Themes to be explored at this conference will include the development of agri-environment policy, the rationale behind the current schemes, the science underpinning the options, implementation at field, farm and landscape scales, the assessment and evaluation of the outcomes, and the implications for future developments. A particular emphasis will be placed on the collection and assessment of evidence for success (or otherwise) of agri-environment schemes in achieving their objectives, and how this could be improved. Of specific interest will be the nature and early results from evaluation of new agri-environment schemes established following the 2005 CAP reform, but the scope will also include earlier AES and comparisons between them. Both monitoring of direct benefits and socio-economic evaluations may be included. In addition, papers describing underpinning research will also be welcomed. Keynote speakers will be invited to set the policy context.

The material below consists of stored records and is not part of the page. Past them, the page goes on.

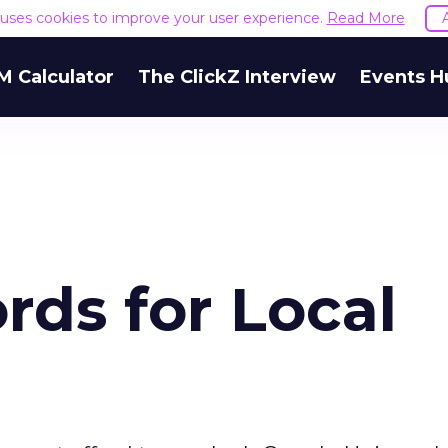
e uses cookies to improve your user experience.
Read More
M Calculator
The ClickZ Interview
Events H
ds for Local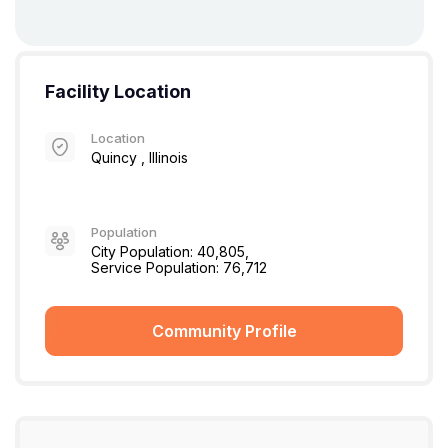
Facility Location
Location
Quincy , Illinois
Population
City Population: 40,805,
Service Population: 76,712
Community Profile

The conference will be of interest to delegates from the across Europe, including policy makers, agricultural and landscape ecologists, advisers, agricultural land managers, and all those involved in research, development, implementation and evaluation of agri-environment schemes.
On the second day of the conference there will be a field trip to The Game & Wildlife Conservation Trusts Allerton Project farm at Loddington, Leicestershire.
Papers and posters from the conference will be reproduced in a volume of Aspects of Applied Biology, which will be available to delegates at the conference.
Registration fees for the whole conference are as follows:
AAB/BES Members £260
AAB/BES Retired Members £210
AAB/BES Student Members £150
Non Members £310
Student Non Members £180
1 and 2 day registrations are also available online.